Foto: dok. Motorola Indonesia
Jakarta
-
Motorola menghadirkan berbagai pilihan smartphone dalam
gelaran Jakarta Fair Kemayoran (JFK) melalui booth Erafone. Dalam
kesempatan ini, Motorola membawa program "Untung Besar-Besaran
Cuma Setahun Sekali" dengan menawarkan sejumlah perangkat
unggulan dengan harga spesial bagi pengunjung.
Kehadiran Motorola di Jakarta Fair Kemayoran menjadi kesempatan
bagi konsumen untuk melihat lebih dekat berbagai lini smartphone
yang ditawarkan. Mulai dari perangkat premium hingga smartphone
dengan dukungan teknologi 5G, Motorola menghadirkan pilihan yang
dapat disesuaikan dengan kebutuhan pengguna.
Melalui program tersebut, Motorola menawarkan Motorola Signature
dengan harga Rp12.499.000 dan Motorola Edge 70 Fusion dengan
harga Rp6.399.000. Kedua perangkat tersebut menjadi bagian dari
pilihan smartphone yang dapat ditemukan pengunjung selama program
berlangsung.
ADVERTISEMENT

--

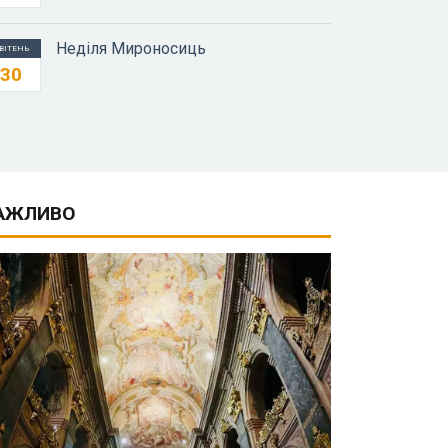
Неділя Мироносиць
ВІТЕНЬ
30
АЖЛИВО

- **DIRECTIONS**
Return only those lines of the records that contain the string "perangkat".

- **ANSWER BOX**
Cuma Setahun Sekali" dengan menawarkan sejumlah perangkat
yang ditawarkan. Mulai dari perangkat premium hingga smartphone
harga Rp6.399.000. Kedua perangkat tersebut menjadi bagian dari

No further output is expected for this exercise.